In ADM and ALM approaches, lift and drag coefficients are used to determine the rotational effect of the blades. These coefficients depend on the angle of attack of the blades, and are usually obtained through wind tunnel measurements, or by performing CFD computations of wind interaction with a turbine rotor.

One can assume that air is inviscid and incompressible, and that wind is an irrotational flow, and hence use velocity potential to describe the three-dimensional flow around a rotor. In vortex lattice method, based on the ideal fluid flow assumption, discrete vortex sheets are distributed over the blade geometry to model the lift. The empirical lift and drag coefficients are used in this method. In boundary-element method, also based on the ideal fluid flow assumption, the blade geometry is recreated by distributing sources and sinks and the equations are used by the Green theorem, see Morino (1993). In both three-dimensional models, the wake flow is approximated by adding vortex elements which are distributed on points or lines and shed from the trailing edge of the blades. The trajectory of the vortex elements may be prescribed or left as an unknown to be determined by the calculations. Prescribed vortex method is used when the flow is steady, see, e.g., Melo et al. (2018). The free wake solution is applied to unsteady flows and requires substantially higher computational times, see, e.g., Zhu et al. (2002) and Jeon et al. (2014). Main limitations of these methods are due to the numerical stability of vortex models. Viscosity, which is not considered directly, plays an important role in the flow separation, formation of the wake region, and stall effects. Sebastian and Lackner (2012a, b), Qiu et al. (2014), Marten et al. (2015) and Rodriguez and Jaworski (2019), among others, have performed aerodynamic analysis of FOWTs using vortex methods. Empirical relations may be used, along with these approaches, to study complex air flows, see, e.g., Kim et al. (2010), Abedi et al. (2017), Lee and Lee (2019).

3.1.3 Low-fidelity methods

The wind loads on the blades can be approximated by the Blade Element Momentum method (BEM) suggested first by Glauert (1963). In BEM method, the flow is two-dimensional, divided into annular control volumes, and conservation of momentum and energy equation are applied to each cell. Lift and drag coefficients are defined and used in this method to determine the air-induced loads an each cell. The coefficients depend on the shape of the cells and the airflow velocity, see, for instance, Thé and Yu (2017). Prandtl’s tip loss correction is used to capture the formation of the vortices from the tip, which is a three-dimensional phenomenon. This approach is not suitable for stall effects due to the unsteady conditions and three-dimensional (3D) flow. Rotation of the rotor results in the formation of the Coriolis and centrifugal forces, which are remarkable. These are not considered in a two-dimensional (2D) presentation of the blade, see Hansen et al. (2006) and Syed Ahmed Kabir and Ng (2017) for more details. It is possible to obtain the 3D airfoil data by CFD approaches for use by the BEM, see, for instance, Du and Selig (1998), Du and Selig (2000), and Guma et al. (2018). Another limitation of BEM method is that the effect of the adjacent elements is neglected.

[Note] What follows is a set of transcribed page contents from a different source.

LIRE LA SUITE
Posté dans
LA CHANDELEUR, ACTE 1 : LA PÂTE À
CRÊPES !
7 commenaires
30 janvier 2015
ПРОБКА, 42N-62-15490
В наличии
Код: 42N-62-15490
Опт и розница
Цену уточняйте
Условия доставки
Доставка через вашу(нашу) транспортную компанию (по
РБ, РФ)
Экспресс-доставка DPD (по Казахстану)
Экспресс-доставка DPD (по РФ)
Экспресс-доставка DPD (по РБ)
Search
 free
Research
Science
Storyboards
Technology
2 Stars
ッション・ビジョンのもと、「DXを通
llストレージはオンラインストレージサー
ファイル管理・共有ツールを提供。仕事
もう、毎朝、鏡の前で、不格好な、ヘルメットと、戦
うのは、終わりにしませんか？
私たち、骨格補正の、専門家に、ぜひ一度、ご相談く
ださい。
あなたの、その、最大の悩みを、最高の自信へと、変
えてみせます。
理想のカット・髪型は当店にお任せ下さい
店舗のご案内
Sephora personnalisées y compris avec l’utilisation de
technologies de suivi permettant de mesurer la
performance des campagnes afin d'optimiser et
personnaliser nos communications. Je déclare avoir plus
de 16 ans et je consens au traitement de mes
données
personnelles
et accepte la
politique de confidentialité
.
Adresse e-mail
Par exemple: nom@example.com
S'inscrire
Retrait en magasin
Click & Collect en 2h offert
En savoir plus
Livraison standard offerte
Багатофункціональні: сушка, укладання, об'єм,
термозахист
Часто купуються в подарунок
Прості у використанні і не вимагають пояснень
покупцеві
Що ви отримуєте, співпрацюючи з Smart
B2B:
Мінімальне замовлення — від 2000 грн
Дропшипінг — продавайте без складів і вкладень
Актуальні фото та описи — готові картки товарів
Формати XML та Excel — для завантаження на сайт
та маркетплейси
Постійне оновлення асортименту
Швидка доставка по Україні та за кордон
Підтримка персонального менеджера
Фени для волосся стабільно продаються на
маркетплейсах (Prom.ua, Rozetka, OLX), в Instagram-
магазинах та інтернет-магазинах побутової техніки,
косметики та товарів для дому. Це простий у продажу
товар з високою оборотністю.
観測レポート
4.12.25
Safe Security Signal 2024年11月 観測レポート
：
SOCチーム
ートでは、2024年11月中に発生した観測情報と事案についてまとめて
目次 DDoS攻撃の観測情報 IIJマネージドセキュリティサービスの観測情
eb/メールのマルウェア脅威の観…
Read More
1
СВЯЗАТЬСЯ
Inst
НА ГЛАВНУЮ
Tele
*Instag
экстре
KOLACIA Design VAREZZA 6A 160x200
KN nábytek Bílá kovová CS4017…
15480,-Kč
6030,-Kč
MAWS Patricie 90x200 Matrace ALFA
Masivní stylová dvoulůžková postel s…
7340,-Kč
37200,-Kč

To account for viscous effects and inflow and tangential velocity variations in BEM, some empirical corrections are developed, for instance the Glauert correction, skewed wake corrections, and unsteady airfoil aerodynamics, see Matha et al. (2011), Leishman (2002) and Vorpahl et al. (2013) for more details. BEM is relatively simple and fast to run, and hence it is commonly used by the industry.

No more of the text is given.